Bernstein wagt sich an eine große Vorlage. Er bezieht sich auf Voltaires philosophisch-satirischen Roman „Candide“, in dem Utopien, Heilslehren und jedes Paradies auf Erden als Illusion entlarvt werden. Candide ist ein argloser Junge, der stets an das Gute glaubt und bei seinen Reisen durch die alte und die neue Welt von einer Katastrophe in die nächste schlittert. Er überlebt mörderische Kriegs-Gemetzel, Schiffbrüche, Erdbeben und ein Autodafé, bis er seine lang gesuchte Geliebte Cunegonde wiederfindet und zu der Erkenntnis kommt, dass es besser sei, den „eigenen Garten zu bestellen“, sich also ans Machbare zu halten.

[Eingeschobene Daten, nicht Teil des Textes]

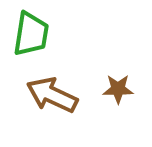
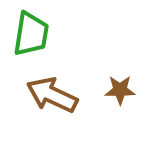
brown star: moved 2 px right, 1 px down
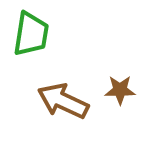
brown arrow: moved 11 px right, 6 px down
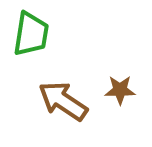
brown arrow: rotated 9 degrees clockwise
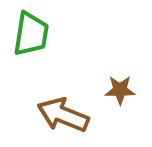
brown arrow: moved 14 px down; rotated 12 degrees counterclockwise
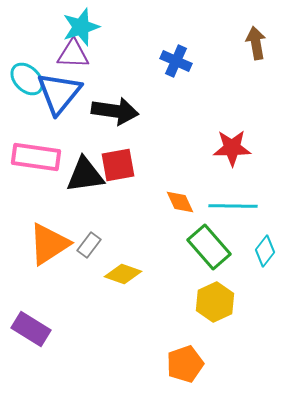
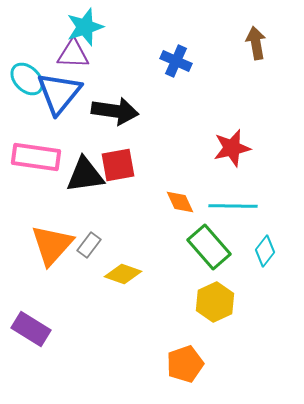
cyan star: moved 4 px right
red star: rotated 12 degrees counterclockwise
orange triangle: moved 3 px right, 1 px down; rotated 15 degrees counterclockwise
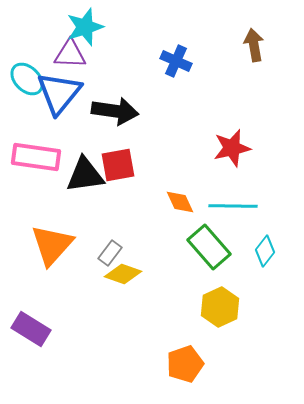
brown arrow: moved 2 px left, 2 px down
purple triangle: moved 3 px left
gray rectangle: moved 21 px right, 8 px down
yellow hexagon: moved 5 px right, 5 px down
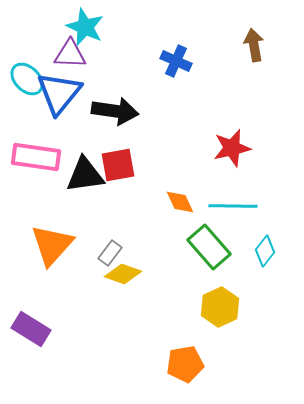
cyan star: rotated 30 degrees counterclockwise
orange pentagon: rotated 9 degrees clockwise
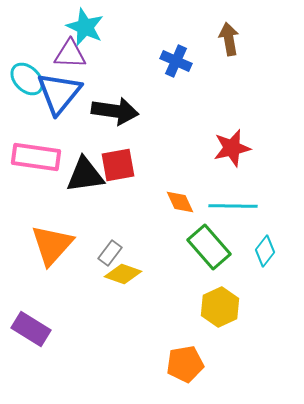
brown arrow: moved 25 px left, 6 px up
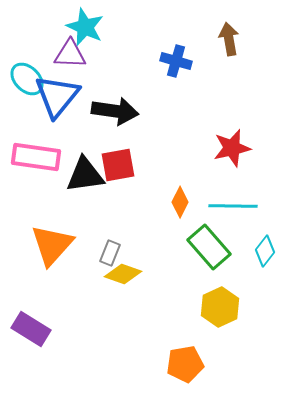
blue cross: rotated 8 degrees counterclockwise
blue triangle: moved 2 px left, 3 px down
orange diamond: rotated 52 degrees clockwise
gray rectangle: rotated 15 degrees counterclockwise
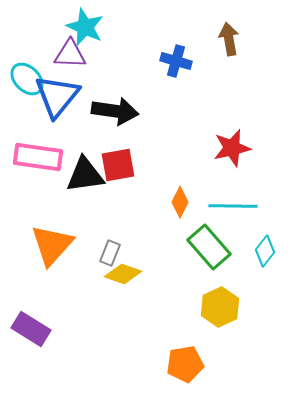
pink rectangle: moved 2 px right
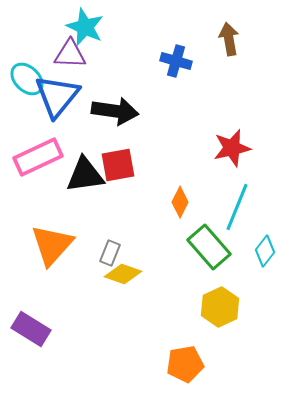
pink rectangle: rotated 33 degrees counterclockwise
cyan line: moved 4 px right, 1 px down; rotated 69 degrees counterclockwise
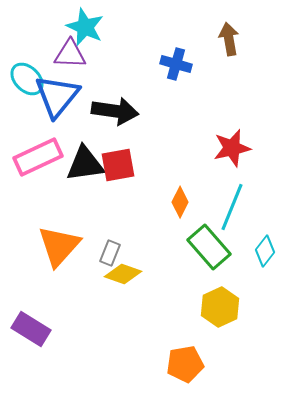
blue cross: moved 3 px down
black triangle: moved 11 px up
cyan line: moved 5 px left
orange triangle: moved 7 px right, 1 px down
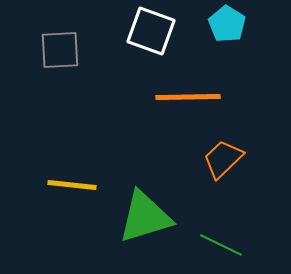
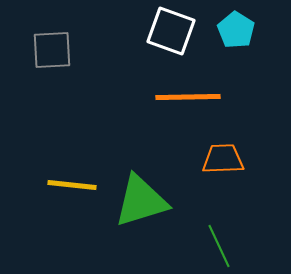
cyan pentagon: moved 9 px right, 6 px down
white square: moved 20 px right
gray square: moved 8 px left
orange trapezoid: rotated 42 degrees clockwise
green triangle: moved 4 px left, 16 px up
green line: moved 2 px left, 1 px down; rotated 39 degrees clockwise
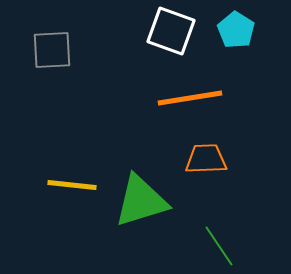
orange line: moved 2 px right, 1 px down; rotated 8 degrees counterclockwise
orange trapezoid: moved 17 px left
green line: rotated 9 degrees counterclockwise
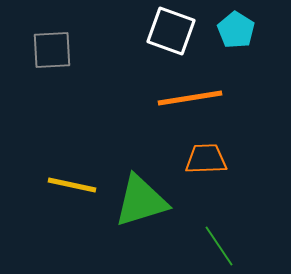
yellow line: rotated 6 degrees clockwise
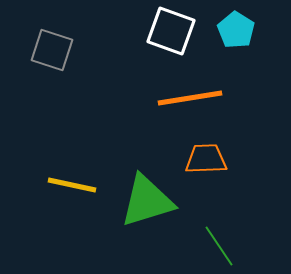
gray square: rotated 21 degrees clockwise
green triangle: moved 6 px right
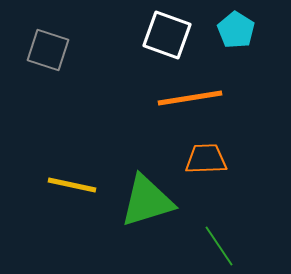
white square: moved 4 px left, 4 px down
gray square: moved 4 px left
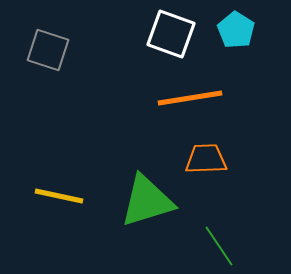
white square: moved 4 px right, 1 px up
yellow line: moved 13 px left, 11 px down
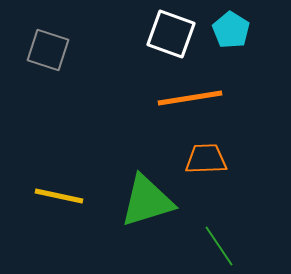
cyan pentagon: moved 5 px left
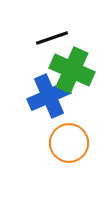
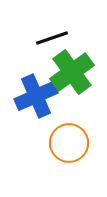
green cross: moved 2 px down; rotated 30 degrees clockwise
blue cross: moved 13 px left
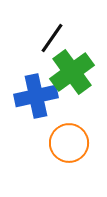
black line: rotated 36 degrees counterclockwise
blue cross: rotated 12 degrees clockwise
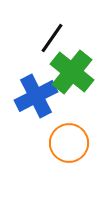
green cross: rotated 15 degrees counterclockwise
blue cross: rotated 15 degrees counterclockwise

Mit dieser intellektuellen „Rakete des Spottes“ (Heine über Voltaire) richtete Bernstein Mitte der 50-er Jahre seinen kritischen Blick auf McCarthys Hexenjagd, auf den vergangenen großen Krieg und neue Weltkriegs-Gefahren sowie auf den blinden Optimismus des american way of life („Life is happiness“). Bernsteins Candide ist ein naiver US-amerikanischer good guy des 20. Jahrhunderts, dem der Komponist Melodien von wunderbar amerikanischem Schmelz auf den Leib geschrieben hat.
Dieser lyrischen Partie, die Christoph Kayser mit keiner großen, aber einer angenehm warmen Stimme souverän meistert, stellt Bernstein eine wilde Mixtur aus Opern- und Operetten-Parodien, aus Walzer- und Tango-Klängen, aus Cinemascope-Sound und sakraler Chormusik zur Seite. Aber er zitiert nicht einfach, er rührt die diversen musikalischen Stile in einen US-amerikanischen Schmelztiegel und verwandelt sie in eine originäre Bernsteiniade.
Und dennoch: Weder die Musik noch der verwirrend vielfältige Plot tragen über drei Stunden. Bremerhavens neuer General-Musikdirektior Stephan Tetzlaff und der Berliner Gastregisseur Alexander Herrmann hätten gut daran getan, kräftig zu schneiden und zu kürzen, um dieses Werk langfristig für die Gegenwart zu retten. Tetzlaff versucht es stattdessen mit werkgetreuer Wiedergabe und einem exakten Dirigierstil, mit dem er das Orchester von Anfang an bestens im Griff hat. Aber Feuer und ein wenig mehr Temperament sind ihm noch zu wünschen.
Alexander Herrmann flüchtet in ein temporeiches Spiel mit vielen Slapstick-Elementen und permanentem Kostümwechsel (ein Lob dem Kostümbildner Stephan Stanisic). Ein großer Voltaire-Kopf kann auseinander gefahren und als vielfältiges Requisit verwendet werden. Eine Hand voll Stühle und lange Tuchbahnen ersetzen Schiffe, Meer und Segel (Bühne: Ekkehard Kröhn). Die Solisten und der große Chor müssen sich jederzeit heftig bewegen. Auf der schlecht bespielbaren Ersatzbühne des Stadttheaters – in der ehemaligen US-amerikanischen Kaserne – ist diese Lösung verständlich. Aber es bleibt eine Notlösung mit einem fatalen Hang zur Klamotte, gegen die auch Günter Pirow als Conférencier-Erzähler in der Maske des alternden Voltaire mit spitzen Kommentaren nicht ankommt.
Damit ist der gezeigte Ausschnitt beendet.